All three members of a House panel have voted against a bill that would have removed protections for gender identity from Iowa’s Civil Rights Act.

Republican Representative John Wills of Spirit Lake sid he has problems with the law in general, but he voted to block the bill from advancing. “All people are created equal. The way I look at the civil rights code right now, it actually gives extra rights to people,” Wills said. “With that said, I don’t think that this bill is the right way to move this forward.”

Hundreds of people came to the statehouse today to oppose the bill, and chanted “trans rights are human rights” outside the committee room. Critics of the bill said it would have lead to transgender Iowans being denied housing or service at restaurants. Jocelyn Krueger of Poweshiek County told lawmakers about living in Indiana and being denied service at a grocery store.

“I regularly faced discrimination because of my gender identity,” Krueger said, “and I was told that I was hated and that people could get away with it because gender identity was not a protected class.”

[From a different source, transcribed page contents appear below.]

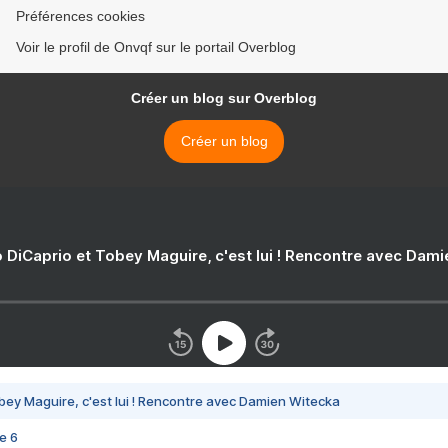
Préférences cookies
Voir le profil de Onvqf sur le portail Overblog
Créer un blog sur Overblog
Créer un blog
 DiCaprio et Tobey Maguire, c'est lui ! Rencontre avec Dam
bey Maguire, c'est lui ! Rencontre avec Damien Witecka
e 6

Iowa’s Civil Rights Act prohibits discrimination in employment, wages, bank loans, housing and education that’s based on a person’s race, creed, color, sex, sexual orientation, national origin, religion, ancestry, disability or gender identity. Representative Jeff Shipley, the bill’s sponsor, said the conversation about removing gender identity from that list will continue despite the bill’s defeat.

Shipley’s bill would have declared gender dysphoria a disability under Iowa law.